Compliant Data Access in MariaDB & MySQL: Access procedure for debug queries

Maxime Renou
Inside Personio
Published in
7 min readNov 17, 2021

Engineers who work in SaaS companies like Personio know that invalid or inconsistent data can cause a lot of pain, and the bugs created from bad data can be difficult to reproduce without the ability to investigate the data stores. But how do you find a balance between keeping data private and secure and giving engineers the tools they need to debug customer issues? To solve this, we built a self-service tool that handles sensitive data requests in a secure way.

(Note that this article follows up on my prior post, Compliant Data Access in MariaDB & MySQL: Enforcing Tenant Separation for Debug Queries — make sure to read that first!)
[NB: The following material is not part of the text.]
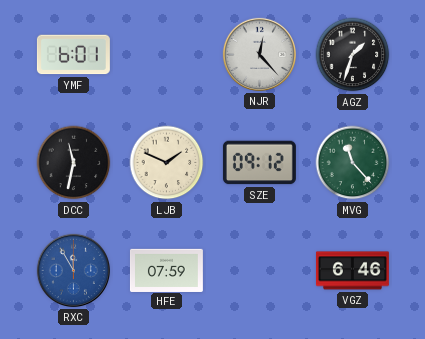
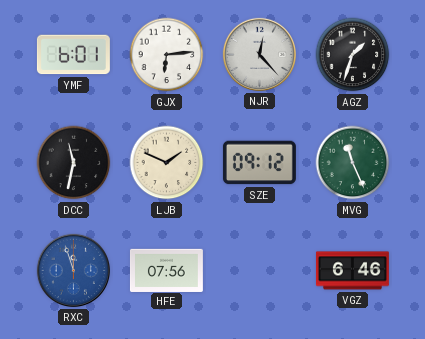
GJX: none -> 6:14
MVG: 11:23 -> 11:26
RXC: 11:55 -> 11:57
HFE: 07:59 -> 07:56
Maxime Renou, Senior Site Reliability Engineer at Personio

Problem

Typically we develop locally with fixtures and use anonymized data for bug fixing, but in some cases, we need to understand the real data. Anonymization can also hide problems that disappear during the process, like encoding issues, which is why engineers occasionally need to access real data. Ensuring the data is as secure as possible during these times was our primary challenge.

In the past, we had used a ticketing system where engineers could request access to a specific set of data for debugging purposes. Tickets were processed manually by an SRE, and the results were sent back to the engineers in a secure and ephemeral manner.

While this worked for a while, the process didn’t scale as Personio grew bigger and bigger. So we looked into building a self-service tool that would allow engineers to access real data in a fast, and secure way.

Requirements

Since Personio stores sensitive data from our customers, we had several strong requirements:

  • It must allow access to the data of a single tenant at the time.
  • Access must be granted by an authorized approver.
  • Engineers must pair up to work on the database (following the four eyes principle).
  • Every action conducted using the tool must be auditable.
  • It should easily integrate with our existing tools (such as OneLogin & Slack).
  • It should be low maintenance, easy to use, and cost-effective.

Implementation

With those requirements in mind, we started to design the architecture of this tool, which we called dbaccess. Because we use AWS as a cloud provider, and this is where our databases and applications live, we designed the architecture using AWS managed services. We have multiple datastores in place, so we needed a tool to grant access to all of them, while restricting to one tenant at a time.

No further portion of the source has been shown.